Using kernel-space threads with Perl

aberman has asked for the wisdom of the Perl Monks concerning the following question:

Replies are listed 'Best First'.
Re: Using kernel-space threads with Perl by BrowserUk (Patriarch) on Mar 21, 2011 at 23:48 UTC
Is this possible in Perl, or is there a strategy I can use that won't involve copying the entire contents of memory into each iThread? Unfortunately, there is no way to do this efficiently in Perl if every thread needs to be able to access all the data. Examine what is said, not who speaks -- Silence betokens consent -- Love the truth but pardon error. "Science is about questioning the status quo. Questioning authority". In the absence of evidence, opinion is indistinguishable from prejudice.	[reply]
Re^2: Using kernel-space threads with Perl by aberman (Initiate) on Mar 21, 2011 at 23:54 UTC
Each thread does not necessarily need to see all the data. The job is embarrassingly parallelizable, so I was going to simply carve it up into pieces. The problem was getting each of the pieces into the threads. If I split up the data before hand, then all of it still gets copied into the threads. Maybe I'm using the wrong strategy? Thanks!	[reply]

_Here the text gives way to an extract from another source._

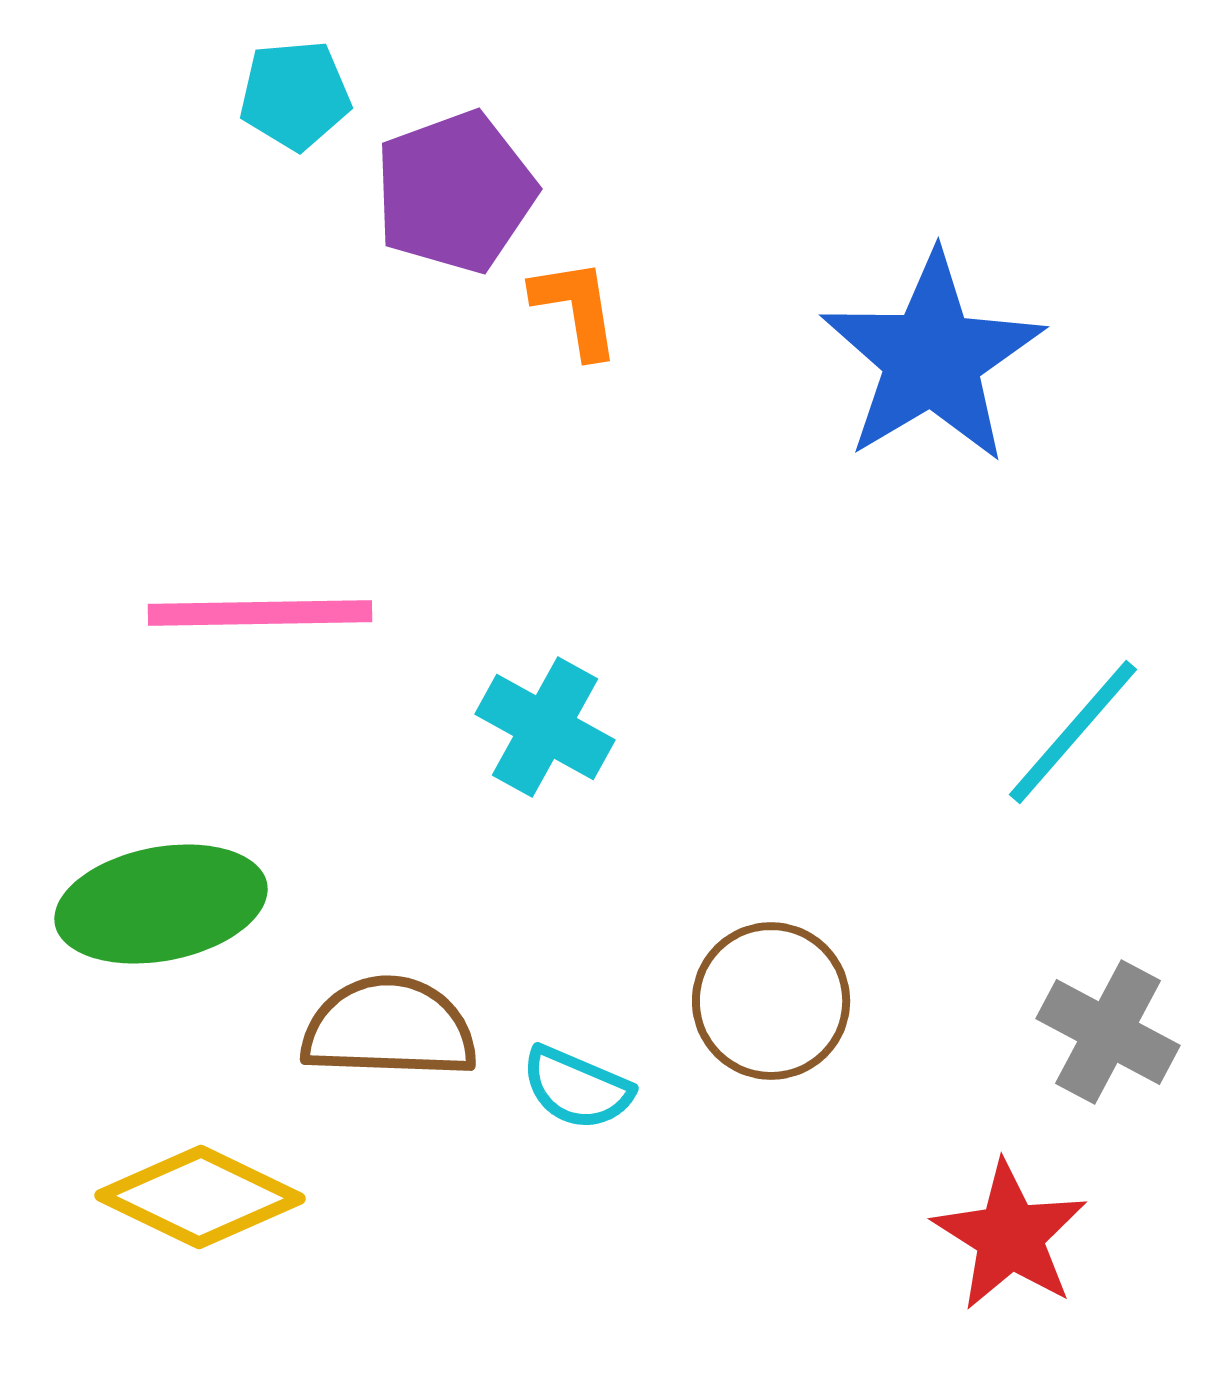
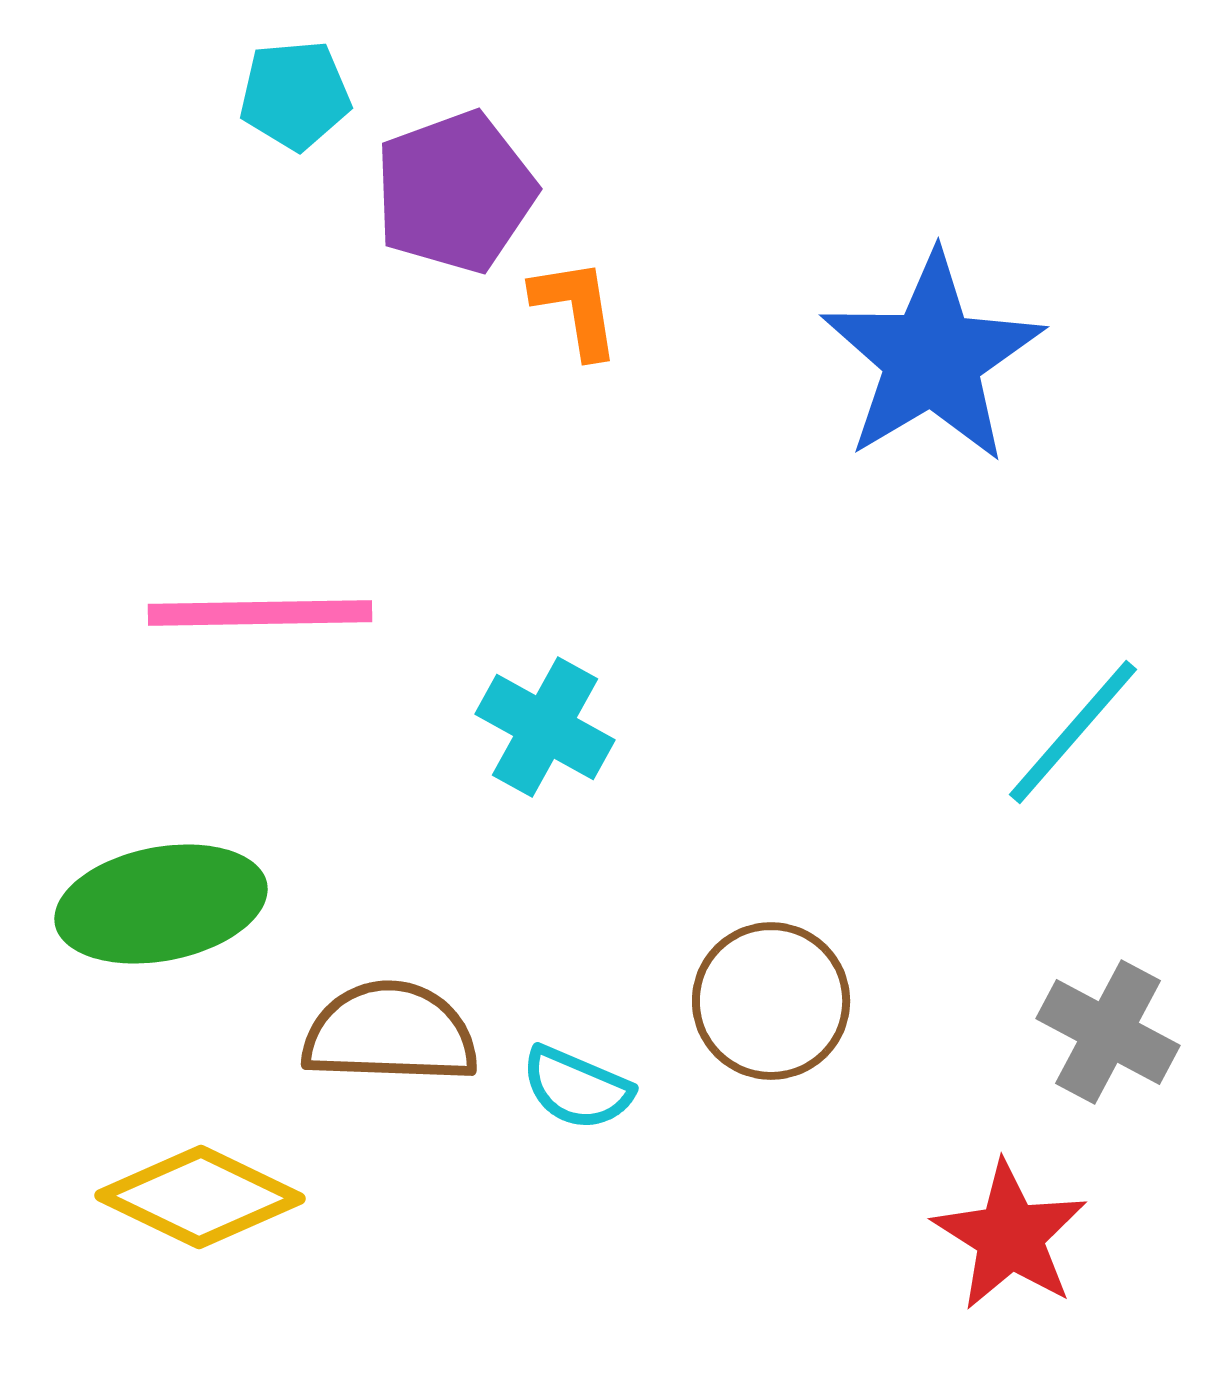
brown semicircle: moved 1 px right, 5 px down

Re^3: Using kernel-space threads with Perl by BrowserUk (Patriarch) on Mar 22, 2011 at 00:19 UTC
The job is embarrassingly parallelizable, so I was going to simply carve it up into pieces. Then it may be possible to do something useful. It depends on wher you are getting the data from and how it can be subdivided. A little more information about the data and the processing to be performed on that data might suggest a better technique. Examine what is said, not who speaks -- Silence betokens consent -- Love the truth but pardon error. "Science is about questioning the status quo. Questioning authority". In the absence of evidence, opinion is indistinguishable from prejudice.	[reply]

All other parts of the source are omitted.